> **Work to complete**:
Could you set down every entry exactly as it stands, without the images?

───── Material supplied ─────

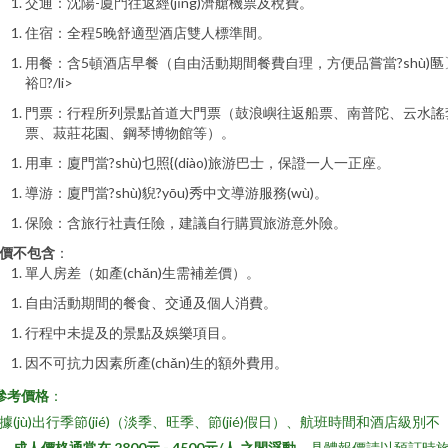
交通：沈陽-廈門往返經(jīng)濟艙機票及稅費。
住宿：全程5晚舒適型酒店雙人標準間。
用餐：含5頓酒店早餐（自由活動期間餐費自理，方便品嘗當?shù)匦
裕?/li>
門票：行程所列景點首道大門票（鼓浪嶼往返船票、南普陀、云水謠
票、菽莊花園、鋼琴博物館等）。
用車：廈門當?shù)乜照{(diào)旅游巴士，保證一人一正座。
導游：廈門當?shù)貎?yōu)秀中文導游服務(wù)。
保險：含旅行社責任險，建議自行購買旅游意外險。
價不包含
：
單人房差（如產(chǎn)生需補差價）。
自由活動期間的餐食、交通及個人消費。
行程中未提及的景點及娛樂項目。
因不可抗力因素所產(chǎn)生的額外費用。
參考價格
：
據(jù)出行季節(jié)（淡季、旺季、節(jié)假日）、航班時間和酒店級別不
，
成人價格通常在 2800元 - 4500元/人 之間浮動
。具體報價請以預訂時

─────

> **Solution to this problem**:
交通：沈陽-廈門往返經(jīng)濟艙機票及稅費。
住宿：全程5晚舒適型酒店雙人標準間。
用餐：含5頓酒店早餐（自由活動期間餐費自理，方便品嘗當?shù)匦
裕?/li>
門票：行程所列景點首道大門票（鼓浪嶼往返船票、南普陀、云水謠
票、菽莊花園、鋼琴博物館等）。
用車：廈門當?shù)乜照{(diào)旅游巴士，保證一人一正座。
導游：廈門當?shù)貎?yōu)秀中文導游服務(wù)。
保險：含旅行社責任險，建議自行購買旅游意外險。
價不包含
：
單人房差（如產(chǎn)生需補差價）。
自由活動期間的餐食、交通及個人消費。
行程中未提及的景點及娛樂項目。
因不可抗力因素所產(chǎn)生的額外費用。
參考價格
：
據(jù)出行季節(jié)（淡季、旺季、節(jié)假日）、航班時間和酒店級別不
，
成人價格通常在 2800元 - 4500元/人 之間浮動
。具體報價請以預訂時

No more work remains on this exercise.